Prompt: Return the listing below exactly as it stands. Pictures stay out.

Data to use:
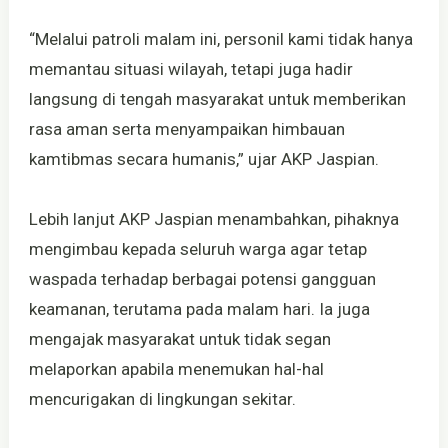
“Melalui patroli malam ini, personil kami tidak hanya
memantau situasi wilayah, tetapi juga hadir
langsung di tengah masyarakat untuk memberikan
rasa aman serta menyampaikan himbauan
kamtibmas secara humanis,” ujar AKP Jaspian.
Lebih lanjut AKP Jaspian menambahkan, pihaknya
mengimbau kepada seluruh warga agar tetap
waspada terhadap berbagai potensi gangguan
keamanan, terutama pada malam hari. Ia juga
mengajak masyarakat untuk tidak segan
melaporkan apabila menemukan hal-hal
mencurigakan di lingkungan sekitar.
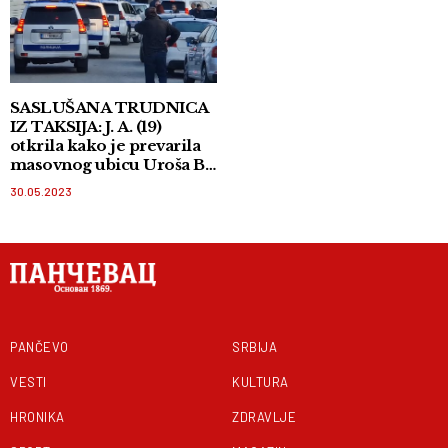
SASLUŠANA TRUDNICA
IZ TAKSIJA: J. A. (19)
otkrila kako je prevarila
masovnog ubicu Uroša B.
i spasila sebe sigurne
30.05.2023
smrti!
PANČEVO
SRBIJA
VESTI
KULTURA
HRONIKA
ZDRAVLJE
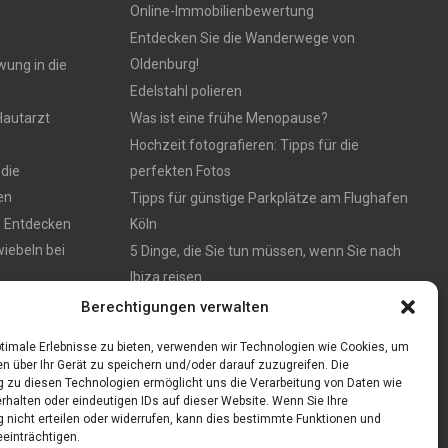
Online-Immobilienbewertung
Entdecken Sie die Wanderwege von
Oldenburg!
wung in die
Edelstahl polieren
Hautarzt
Was ist eine frühe Menopause?
Hochzeit fotografieren: Tipps für die
 die
perfekten Fotos
en
Tipps für günstige Parkplätze am Flughafen
: Entdecken
Köln
iebeln bei
5 Dinge, die Sie tun müssen, wenn Sie nach
Ibiza reisen
en – München
Berechtigungen verwalten
timale Erlebnisse zu bieten, verwenden wir Technologien wie Cookies, um
n über Ihr Gerät zu speichern und/oder darauf zuzugreifen. Die
zu diesen Technologien ermöglicht uns die Verarbeitung von Daten wie
rhalten oder eindeutigen IDs auf dieser Website. Wenn Sie Ihre
nicht erteilen oder widerrufen, kann dies bestimmte Funktionen und
einträchtigen.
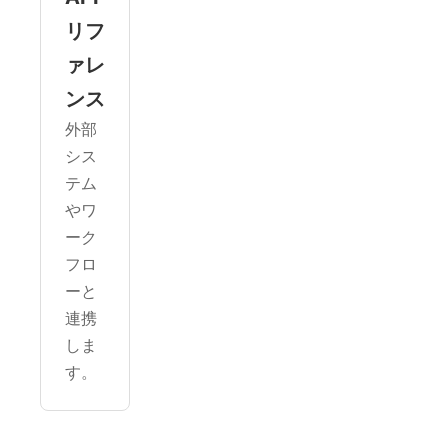
リフ
ァレ
ンス
外部
シス
テム
やワ
ーク
フロ
ーと
連携
しま
す。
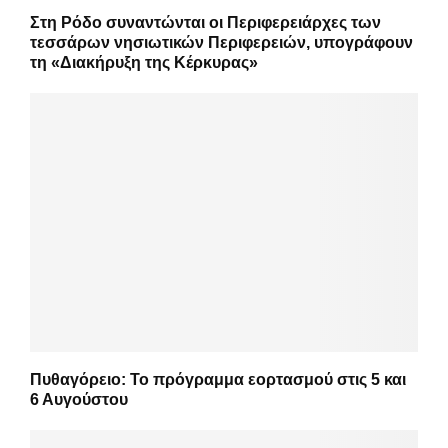
Στη Ρόδο συναντώνται οι Περιφερειάρχες των
τεσσάρων νησιωτικών Περιφερειών, υπογράφουν
τη «Διακήρυξη της Κέρκυρας»
Πυθαγόρειο: Το πρόγραμμα εορτασμού στις 5 και
6 Αυγούστου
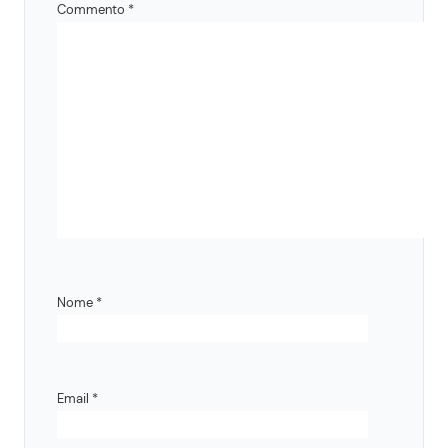
Commento
*
Nome
*
Email
*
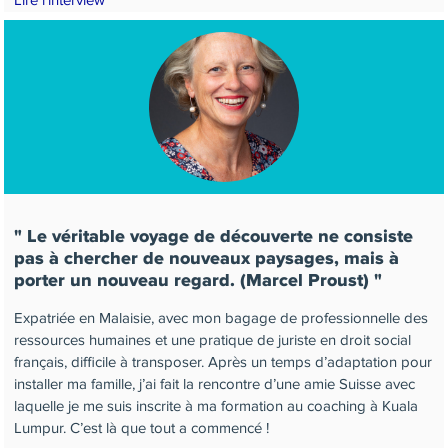
Lire l'interview
Le véritable voyage de découverte ne consiste
pas à chercher de nouveaux paysages, mais à
porter un nouveau regard. (Marcel Proust)
Expatriée en Malaisie, avec mon bagage de professionnelle des
ressources humaines et une pratique de juriste en droit social
français, difficile à transposer. Après un temps d’adaptation pour
installer ma famille, j’ai fait la rencontre d’une amie Suisse avec
laquelle je me suis inscrite à ma formation au coaching à Kuala
Lumpur. C’est là que tout a commencé !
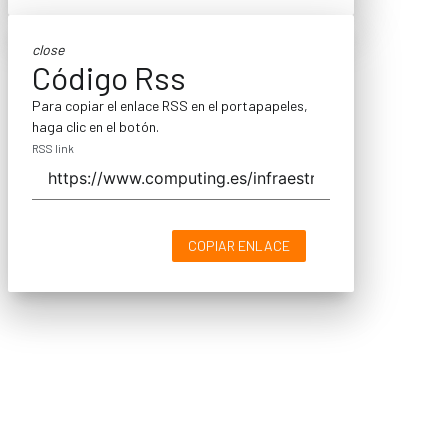
close
Código Rss
Para copiar el enlace RSS en el portapapeles,
haga clic en el botón.
RSS link
COPIAR ENLACE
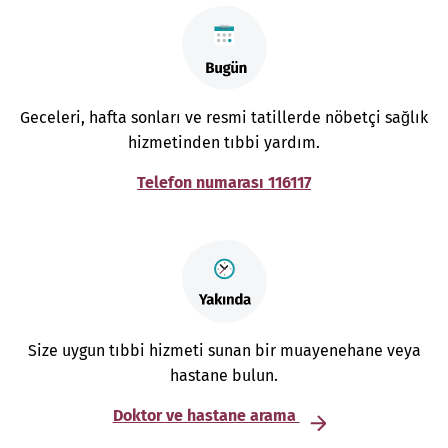
Geceleri, hafta sonları ve resmi tatillerde nöbetçi sağlık
hizmetinden tıbbi yardım.
Telefon numarası 116117
Size uygun tıbbi hizmeti sunan bir muayenehane veya
hastane bulun.
Doktor ve hastane arama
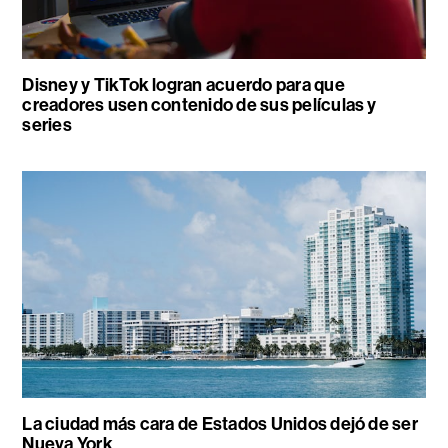
Disney y TikTok logran acuerdo para que
creadores usen contenido de sus películas y
series
La ciudad más cara de Estados Unidos dejó de ser
Nueva York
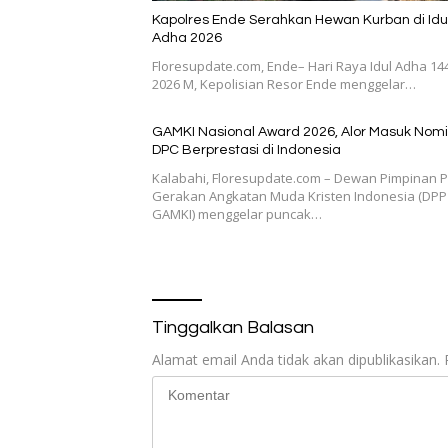
Kapolres Ende Serahkan Hewan Kurban di Idu
Adha 2026
Floresupdate.com, Ende– Hari Raya Idul Adha 144
2026 M, Kepolisian Resor Ende menggelar…
GAMKI Nasional Award 2026, Alor Masuk Nomi
DPC Berprestasi di Indonesia
Kalabahi, Floresupdate.com – Dewan Pimpinan 
Gerakan Angkatan Muda Kristen Indonesia (DPP
GAMKI) menggelar puncak…
Tinggalkan Balasan
Alamat email Anda tidak akan dipublikasikan.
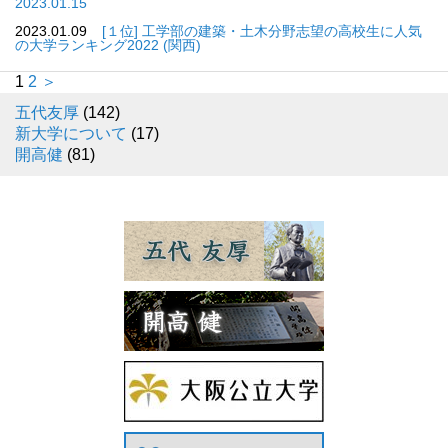
2023.01.15
2023.01.09
[１位] 工学部の建築・土木分野志望の高校生に人気
の大学ランキング2022 (関西)
1
2
＞
五代友厚
(142)
新大学について
(17)
開高健
(81)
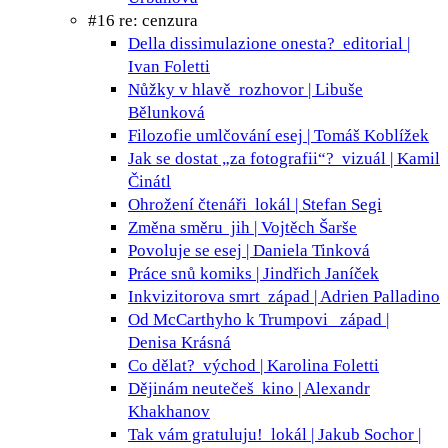
#16 re: cenzura
Della dissimulazione onesta?
editorial |
Ivan Foletti
Nůžky v hlavě
rozhovor | Libuše
Bělunková
Filozofie umlčování
esej | Tomáš Koblížek
Jak se dostat „za fotografii“?
vizuál | Kamil
Činátl
Ohrožení čtenáři
lokál | Stefan Segi
Změna směru
jih | Vojtěch Šarše
Povoluje se
esej | Daniela Tinková
Práce snů
komiks | Jindřich Janíček
Inkvizitorova smrt
západ | Adrien Palladino
Od McCarthyho k Trumpovi
západ |
Denisa Krásná
Co dělat?
východ | Karolina Foletti
Dějinám neutečeš
kino | Alexandr
Khakhanov
Tak vám gratuluju!
lokál | Jakub Sochor |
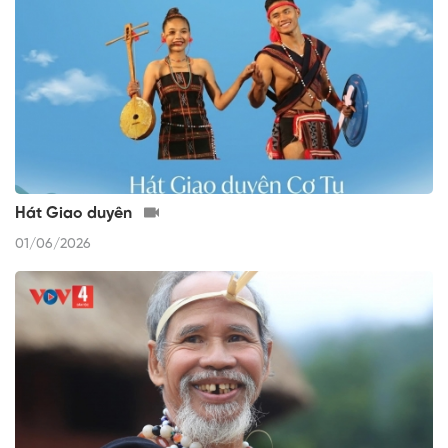
Hát Giao duyên
01/06/2026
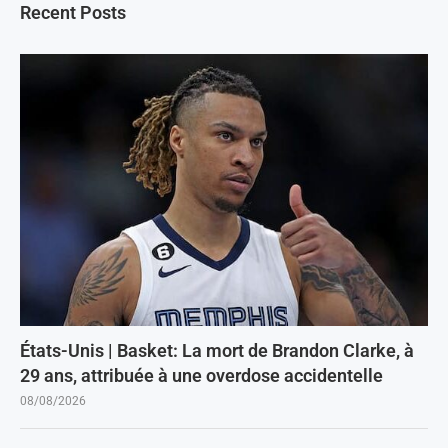
Recent Posts
États-Unis | Basket: La mort de Brandon Clarke, à
29 ans, attribuée à une overdose accidentelle
08/08/2026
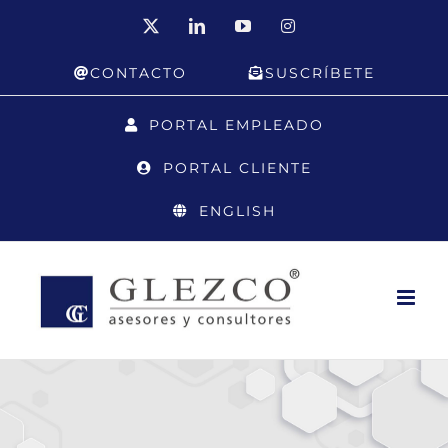
Saltar
X
LinkedIn
YouTube
Instagram
al
CONTACTO
SUSCRÍBETE
contenido
PORTAL EMPLEADO
PORTAL CLIENTE
ENGLISH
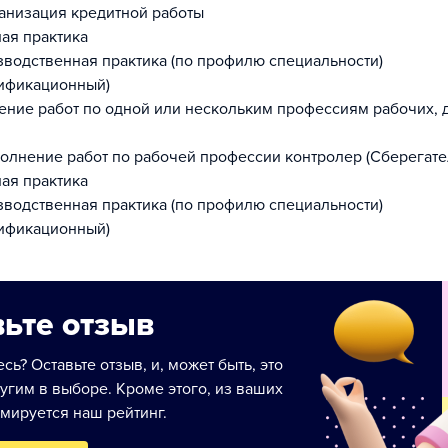
анизация кредитной работы
ная практика
зводственная практика (по профилю специальности)
ификационный)
ние работ по одной или нескольким профессиям рабочих,
олнение работ по рабочей профессии контролер (Сберегате
ная практика
зводственная практика (по профилю специальности)
ификационный)
ьте отзыв
сь? Оставьте отзыв, и, может быть, это
угим в выборе. Кроме этого, из ваших
мируется наш рейтинг.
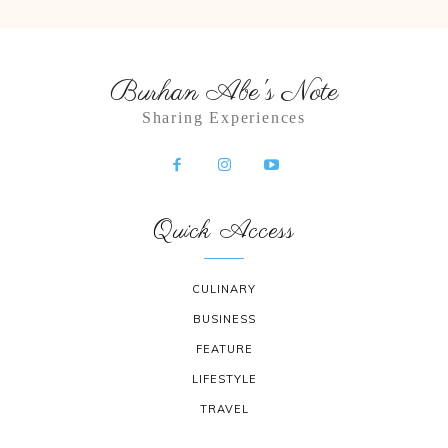
Burhan Abe's Note
Sharing Experiences
Quick Access
CULINARY
BUSINESS
FEATURE
LIFESTYLE
TRAVEL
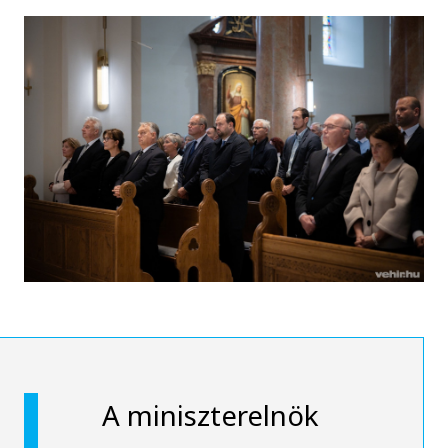
A miniszterelnök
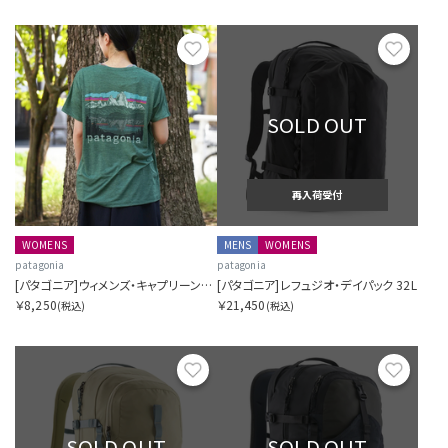
お気に入り
お気に
SOLD OUT
再入荷受付
WOMENS
MENS
WOMENS
patagonia
patagonia
[パタゴニア]ウィメンズ・キャプリーン・クール・デイリー・シャツ（フィッツロイ・フットヒルズ）
[パタゴニア]レフュジオ・デイパック 32L
￥8,250
￥21,450
(税込)
(税込)
お気に入り
お気に
SOLD OUT
SOLD OUT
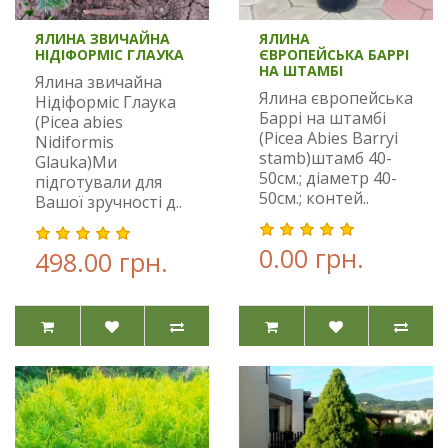
ЯЛИНА ЗВИЧАЙНА
ЯЛИНА
НІДІФОРМІС ГЛАУКА
ЄВРОПЕЙСЬКА БАРРІ
НА ШТАМБІ
Ялина звичайна
Ялина європейська
Нідіформіс Глаука
Баррі на штамбі
(Picea abies
(Picea Abies Barryi
Nidiformis
stamb)штамб 40-
Glauka)Ми
50см.; діаметр 40-
підготували для
50см.; контей..
Вашої зручності д..
0.00 грн.
498.00 грн.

Output:
“Melalui patroli malam ini, personil kami tidak hanya
memantau situasi wilayah, tetapi juga hadir
langsung di tengah masyarakat untuk memberikan
rasa aman serta menyampaikan himbauan
kamtibmas secara humanis,” ujar AKP Jaspian.
Lebih lanjut AKP Jaspian menambahkan, pihaknya
mengimbau kepada seluruh warga agar tetap
waspada terhadap berbagai potensi gangguan
keamanan, terutama pada malam hari. Ia juga
mengajak masyarakat untuk tidak segan
melaporkan apabila menemukan hal-hal
mencurigakan di lingkungan sekitar.
SASLUŠANA TRUDNICA
IZ TAKSIJA: J. A. (19)
otkrila kako je prevarila
masovnog ubicu Uroša B.
i spasila sebe sigurne
30.05.2023
smrti!
PANČEVO
SRBIJA
VESTI
KULTURA
HRONIKA
ZDRAVLJE
Online-Immobilienbewertung
Entdecken Sie die Wanderwege von
Oldenburg!
wung in die
Edelstahl polieren
Hautarzt
Was ist eine frühe Menopause?
Hochzeit fotografieren: Tipps für die
 die
perfekten Fotos
en
Tipps für günstige Parkplätze am Flughafen
: Entdecken
Köln
iebeln bei
5 Dinge, die Sie tun müssen, wenn Sie nach
Ibiza reisen
en – München
Berechtigungen verwalten
timale Erlebnisse zu bieten, verwenden wir Technologien wie Cookies, um
n über Ihr Gerät zu speichern und/oder darauf zuzugreifen. Die
zu diesen Technologien ermöglicht uns die Verarbeitung von Daten wie
rhalten oder eindeutigen IDs auf dieser Website. Wenn Sie Ihre
nicht erteilen oder widerrufen, kann dies bestimmte Funktionen und
einträchtigen.
リフ
ァレ
ンス
外部
シス
テム
やワ
ーク
フロ
ーと
連携
しま
す。
Στη Ρόδο συναντώνται οι Περιφερειάρχες των
τεσσάρων νησιωτικών Περιφερειών, υπογράφουν
τη «Διακήρυξη της Κέρκυρας»
Πυθαγόρειο: Το πρόγραμμα εορτασμού στις 5 και
6 Αυγούστου
Commento
*
Nome
*
Email
*
Lire l'interview
Le véritable voyage de découverte ne consiste
pas à chercher de nouveaux paysages, mais à
porter un nouveau regard. (Marcel Proust)
Expatriée en Malaisie, avec mon bagage de professionnelle des
ressources humaines et une pratique de juriste en droit social
français, difficile à transposer. Après un temps d’adaptation pour
installer ma famille, j’ai fait la rencontre d’une amie Suisse avec
laquelle je me suis inscrite à ma formation au coaching à Kuala
Lumpur. C’est là que tout a commencé !
close
Código Rss
Para copiar el enlace RSS en el portapapeles,
haga clic en el botón.
RSS link
COPIAR ENLACE
Geceleri, hafta sonları ve resmi tatillerde nöbetçi sağlık
hizmetinden tıbbi yardım.
Telefon numarası 116117
Size uygun tıbbi hizmeti sunan bir muayenehane veya
hastane bulun.
Doktor ve hastane arama
Disney y TikTok logran acuerdo para que
creadores usen contenido de sus películas y
series
La ciudad más cara de Estados Unidos dejó de ser
Nueva York
Kapolres Ende Serahkan Hewan Kurban di Idu
Adha 2026
Floresupdate.com, Ende– Hari Raya Idul Adha 144
2026 M, Kepolisian Resor Ende menggelar…
GAMKI Nasional Award 2026, Alor Masuk Nomi
DPC Berprestasi di Indonesia
Kalabahi, Floresupdate.com – Dewan Pimpinan 
Gerakan Angkatan Muda Kristen Indonesia (DPP
GAMKI) menggelar puncak…
Tinggalkan Balasan
Alamat email Anda tidak akan dipublikasikan.
2023.01.15
2023.01.09
[１位] 工学部の建築・土木分野志望の高校生に人気
の大学ランキング2022 (関西)
1
2
＞
五代友厚
(142)
新大学について
(17)
開高健
(81)
#16 re: cenzura
Della dissimulazione onesta?
editorial |
Ivan Foletti
Nůžky v hlavě
rozhovor | Libuše
Bělunková
Filozofie umlčování
esej | Tomáš Koblížek
Jak se dostat „za fotografii“?
vizuál | Kamil
Činátl
Ohrožení čtenáři
lokál | Stefan Segi
Změna směru
jih | Vojtěch Šarše
Povoluje se
esej | Daniela Tinková
Práce snů
komiks | Jindřich Janíček
Inkvizitorova smrt
západ | Adrien Palladino
Od McCarthyho k Trumpovi
západ |
Denisa Krásná
Co dělat?
východ | Karolina Foletti
Dějinám neutečeš
kino | Alexandr
Khakhanov
Tak vám gratuluju!
lokál | Jakub Sochor |
Hát Giao duyên
01/06/2026
Recent Posts
États-Unis | Basket: La mort de Brandon Clarke, à
29 ans, attribuée à une overdose accidentelle
08/08/2026
Saltar
X
LinkedIn
YouTube
Instagram
al
CONTACTO
SUSCRÍBETE
contenido
PORTAL EMPLEADO
PORTAL CLIENTE
ENGLISH
анизация кредитной работы
ная практика
зводственная практика (по профилю специальности)
ификационный)
ние работ по одной или нескольким профессиям рабочих,
олнение работ по рабочей профессии контролер (Сберегате
ная практика
зводственная практика (по профилю специальности)
ификационный)
ьте отзыв
сь? Оставьте отзыв, и, может быть, это
угим в выборе. Кроме этого, из ваших
мируется наш рейтинг.
Burhan Abe's Note
Sharing Experiences
Quick Access
CULINARY
BUSINESS
FEATURE
LIFESTYLE
TRAVEL
A miniszterelnök
お気に入り
お気に
SOLD OUT
再入荷受付
WOMENS
MENS
WOMENS
patagonia
patagonia
[パタゴニア]ウィメンズ・キャプリーン・クール・デイリー・シャツ（フィッツロイ・フットヒルズ）
[パタゴニア]レフュジオ・デイパック 32L
￥8,250
￥21,450
(税込)
(税込)
お気に入り
お気に
SOLD OUT
SOLD OUT
ЯЛИНА ЗВИЧАЙНА
ЯЛИНА
НІДІФОРМІС ГЛАУКА
ЄВРОПЕЙСЬКА БАРРІ
НА ШТАМБІ
Ялина звичайна
Ялина європейська
Нідіформіс Глаука
Баррі на штамбі
(Picea abies
(Picea Abies Barryi
Nidiformis
stamb)штамб 40-
Glauka)Ми
50см.; діаметр 40-
підготували для
50см.; контей..
Вашої зручності д..
0.00 грн.
498.00 грн.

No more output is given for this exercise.